Pour ses besoins en chaleur et en froid, le futur ensemble sera raccordé au réseau du Syndicat mixte des réseaux d’énergie calorifique (Smirec) qui alimente déjà 54000 logements dans les communes de Pierrefitte, Stains, La Courneuve, Aubervilliers, Saint-Denis et L’Île-Saint-Denis. Une convention tripartite a été signée en juin 2020 par la Solideo, le Smirec et Engie Solutions pour mener à bien ce projet. Les calories sont actuellement générés par trois chaufferies gaz, deux mixtes bois et gaz, deux centrales géothermiques et une brûlant du biogaz. Elles sont transportées vers les utilisateurs via 90 kilomètres de canalisation. 420 GWh sont à ce jour livrés aux abonnés chaque année.

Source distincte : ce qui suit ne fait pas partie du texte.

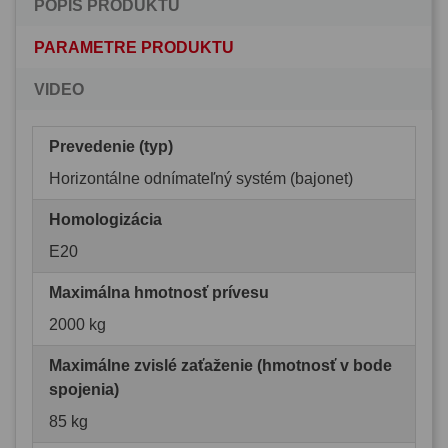
POPIS PRODUKTU
PARAMETRE PRODUKTU
VIDEO
Prevedenie (typ)
Horizontálne odnímateľný systém (bajonet)
Homologizácia
E20
Maximálna hmotnosť prívesu
2000 kg
Maximálne zvislé zaťaženie (hmotnosť v bode
spojenia)
85 kg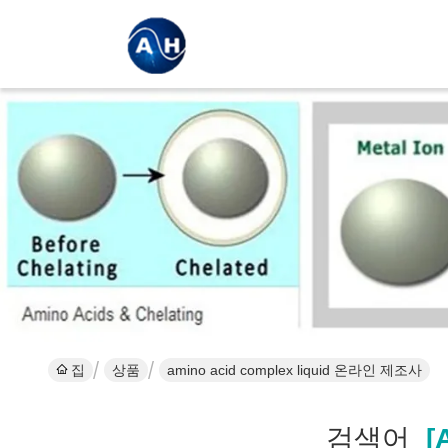
집
상품
amino acid complex liquid 온라인 제조사
검색어
[a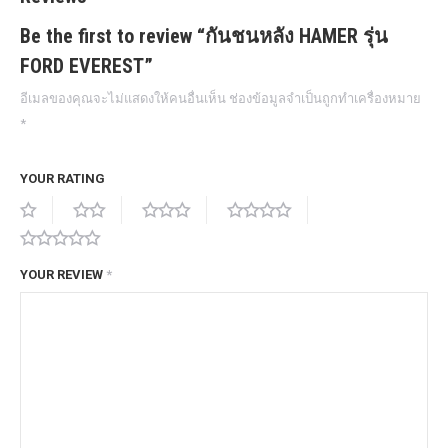
Be the first to review “กันชนหลัง HAMER รุ่น
FORD EVEREST”
อีเมลของคุณจะไม่แสดงให้คนอื่นเห็น
ช่องข้อมูลจำเป็นถูกทำเครื่องหมาย
*
YOUR RATING
YOUR REVIEW
*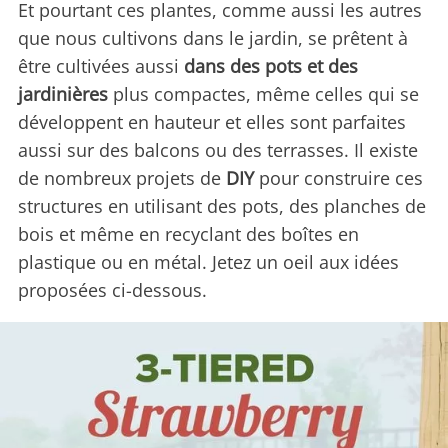
Et pourtant ces plantes, comme aussi les autres
que nous cultivons dans le jardin, se prêtent à
être cultivées aussi
dans des pots et des
jardinières
plus compactes, même celles qui se
développent en hauteur et elles sont parfaites
aussi sur des balcons ou des terrasses. Il existe
de nombreux projets de
DIY
pour construire ces
structures en utilisant des pots, des planches de
bois et même en recyclant des boîtes en
plastique ou en métal. Jetez un oeil aux idées
proposées ci-dessous.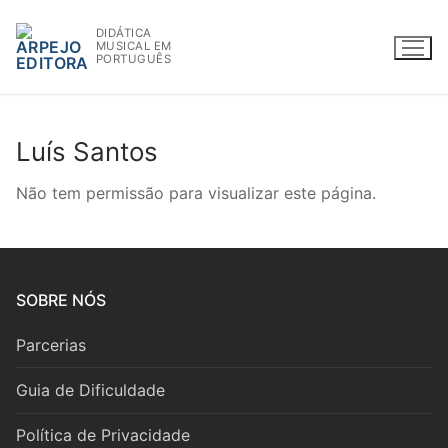
Saltar
DIDÁTICA
para
MUSICAL EM
conteúdo
PORTUGUÊS
Luís Santos
WWW.ARPEJOEDITORA.PT | INFO@ARPEJOEDITORA.PT
Não tem permissão para visualizar este página.
Partituras
Madeiras
SOBRE NÓS
Flauta
Parcerias
Oboé
Guia de Dificuldade
Clarinete
Política de Privacidade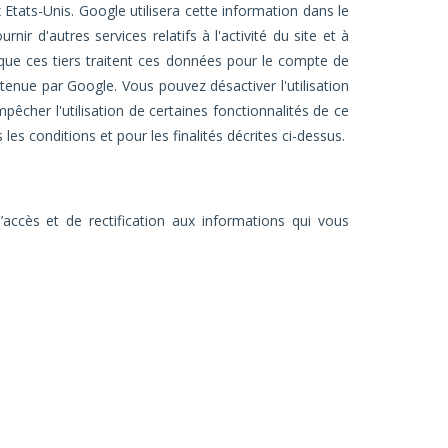
 Etats-Unis. Google utilisera cette information dans le
rnir d'autres services relatifs à l'activité du site et à
sque ces tiers traitent ces données pour le compte de
enue par Google. Vous pouvez désactiver l'utilisation
êcher l'utilisation de certaines fonctionnalités de ce
s conditions et pour les finalités décrites ci-dessus.
accès et de rectification aux informations qui vous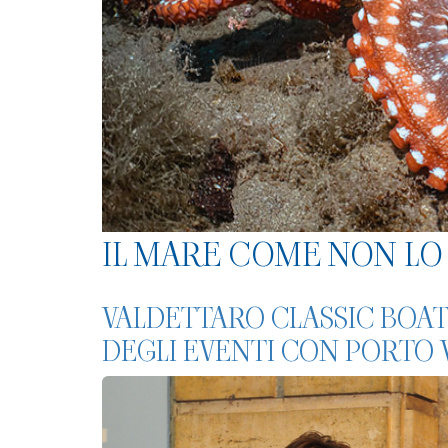
IL MARE COME NON LO 
VALDETTARO CLASSIC BOAT
DEGLI EVENTI CON PORTO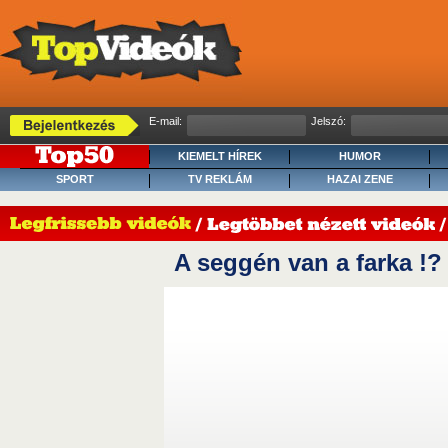
E-mail:
Jelszó:
KIEMELT HÍREK
HUMOR
SPORT
TV REKLÁM
HAZAI ZENE
A seggén van a farka !?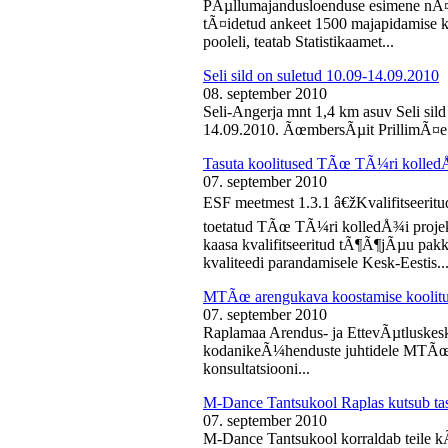
PÃµllumajandusloenduse esimene nÃ¤d
tÃ¤idetud ankeet 1500 majapidamise k
pooleli, teatab Statistikaamet...
Seli sild on suletud 10.09-14.09.2010
08. september 2010
Seli-Angerja mnt 1,4 km asuv Seli sil
14.09.2010. ÃœmbersÃµit PrillimÃ¤e 
Tasuta koolitused TÃœ TÃ¼ri kolled
07. september 2010
ESF meetmest 1.3.1 â€žKvalifitseeri
toetatud TÃœ TÃ¼ri kolledÅ¾i projek
kaasa kvalifitseeritud tÃ¶Ã¶jÃµu pak
kvaliteedi parandamisele Kesk-Eestis..
MTÃœ arengukava koostamise koolit
07. september 2010
Raplamaa Arendus- ja EttevÃµtluskes
kodanikeÃ¼henduste juhtidele MTÃœ a
konsultatsiooni...
M-Dance Tantsukool Raplas kutsub ta
07. september 2010
M-Dance Tantsukool korraldab teile kÃµ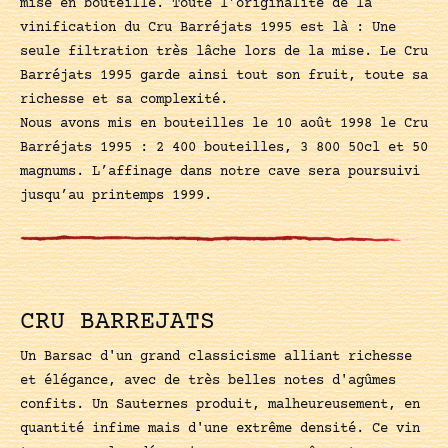
mise en bouteille. Toute l’originalité de la
vinification du Cru Barréjats 1995 est là : Une
seule filtration très lâche lors de la mise. Le Cru
Barréjats 1995 garde ainsi tout son fruit, toute sa
richesse et sa complexité.
Nous avons mis en bouteilles le 10 août 1998 le Cru
Barréjats 1995 : 2 400 bouteilles, 3 800 50cl et 50
magnums. L’affinage dans notre cave sera poursuivi
jusqu’au printemps 1999.
CRU BARREJATS
Un Barsac d'un grand classicisme alliant richesse
et élégance, avec de très belles notes d'agûmes
confits. Un Sauternes produit, malheureusement, en
quantité infime mais d'une extrême densité. Ce vin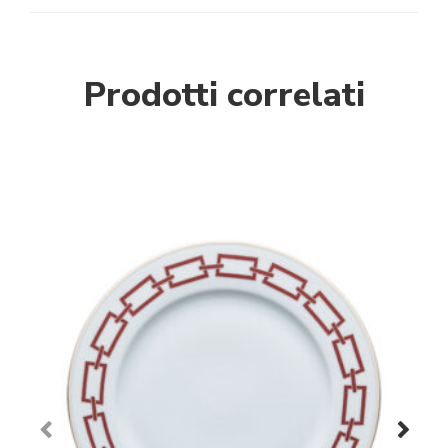
Prodotti correlati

Onze nouveaux puits géothermiques

Géré par Plaine Commune Énergie, filiale à 100 % d’Engie Solutions, ce réseau sera donc étendu au village des athlètes ainsi qu’à la future ZAC Pleyel (2). Onze nouveaux puits géothermiques vont y être forés et dix kilomètres de canalisation supplémentaires y seront enterrés. Trois puits seront dédiés au captage. Ils extrairont l’eau d’une nappe située entre 50 et 60 mètres de profondeur. L’eau prélevée, d’une température de 14°C, sera ensuite acheminée vers une centrale géothermique. L’installation, dont les travaux ont débuté il y a moins d’un an, produira en simultané du chaud et du froid grâce à l’installation de groupes thermo-frigo-pompes. L’eau géothermale sera ensuite réintroduite dans Aquifère lutétien grâce huit puits injecteurs. Si les forages sont en cours, la construction du bâti ne débutera pas avant l’année prochaine et la mise en service devrait intervenir en 2023. Cet équipement permettra aux bâtiments de bénéficier d’une énergie à 68 % renouvelable. Il nécessite un investissement de 18 millions d’euros dont 5,8 M€ subventionnés par la Région Île-de-France, l’Ademe Île-de-France et la Solidéo.
 

(1) Les propos de Pascal Gontier et François Consigny ont été recueillis lors d’EnerJ-meeting, qui s’est tenu le 7 septembre à Paris.
(2) La ZAC Pleyel est une opération publique de 17 hectares située de part et d’autre de la future gare du Grand Paris Express « Saint-Denis Pleyel ». 300 000 m² de programmes immobiliers seront livrés entre 2022 et 2028.